Tutti i cambiamenti della normativa dovranno essere approvati dal Consiglio prima di poter entrare in vigore.

Quale aiuto possono ricevere gli Stati membri dalla Banca europea per gli investimenti (BEI) o da altre istituzioni finanziarie per evitare un rallentamento nel flusso dei progetti?

La Commissione europea, la BEI, la Banca europea per la ricostruzione e lo sviluppo e il Kreditanstalt für Wiederaufbau hanno creato un'iniziativa comune denominata JASPERS ("Joint Assistance in Supporting Projects in European Regions" – Assistenza comune a sostegno di progetti nelle regioni europee) per coadiuvare gli Stati membri e le regioni nella preparazione di "grandi progetti" (il cui costo complessivo supera i 25 milioni di euro nel caso di un progetto ambientale e i 50 milioni di euro per progetti in altri ambiti). La Commissione, di concerto con i suoi partner, intende estendere in modo significativo la possibilità di utilizzare il sistema JASPERS aumentando del 25%, a partire dal 2009, il personale incaricato dell'assistenza tecnica. Di conseguenza si prevede che per assistere gli Stati membri nella preparazione tecnica di importanti progetti si disporrà di 70 persone esperte, rispetto alle attuali 58, accelerando in tal modo l'attuazione dei progetti.

La Commissione incoraggia gli Stati membri a ridefinire le priorità degli investimenti a titolo della coesione in considerazione delle attuali turbolenze in cui versa l'economia?

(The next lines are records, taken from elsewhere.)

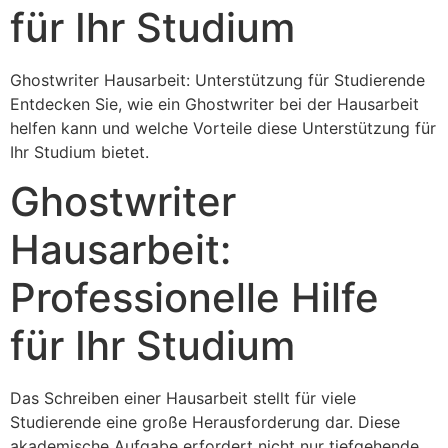
für Ihr Studium
Ghostwriter Hausarbeit: Unterstützung für Studierende
Entdecken Sie, wie ein Ghostwriter bei der Hausarbeit
helfen kann und welche Vorteile diese Unterstützung für
Ihr Studium bietet.
Ghostwriter
Hausarbeit:
Professionelle Hilfe
für Ihr Studium
Das Schreiben einer Hausarbeit stellt für viele
Studierende eine große Herausforderung dar. Diese
akademische Aufgabe erfordert nicht nur tiefgehende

La Commissione europea sollecita gli Stati membri a esaminare eventuali cambiamenti di priorità e obiettivi al fine di accelerare la spesa negli ambiti che hanno un maggiore potenziale di crescita. Ciò potrebbe comportare che ci si concentri maggiormente su misure a efficienza energetica, anche nel settore abitativo, e che si rafforzi il sostegno alle piccole e medie imprese, che sono il principale motore della crescita nell'ambito dell'economia europea. Per tale motivo la Commissione opererà a stretto contratto con il Fondo europeo per gli investimenti (FEI) e altri partner per accelerare ed estendere le attuali disposizioni in materia di prodotti di ingegneria finanziaria per le piccole e medie imprese nell'ambito dell'iniziativa JEREMIE ("Joint European Resources for Micro to Medium Enterprises" – Risorse europee congiunte per le microimprese, le piccole e le medie imprese). Inoltre la Commissione, assieme al FEI e alla BEI nonché a tutti gli Stati membri, avvierà all'inizio dell'anno prossimo due piattaforme specifiche di networking quale tribuna per lo scambio di informazioni, orientamenti e buone pratiche.

La Commissione intende anche collaborare con gli Stati membri per semplificare l'iter e il contenuto dei programmi al fine di accelerarne l'attuazione.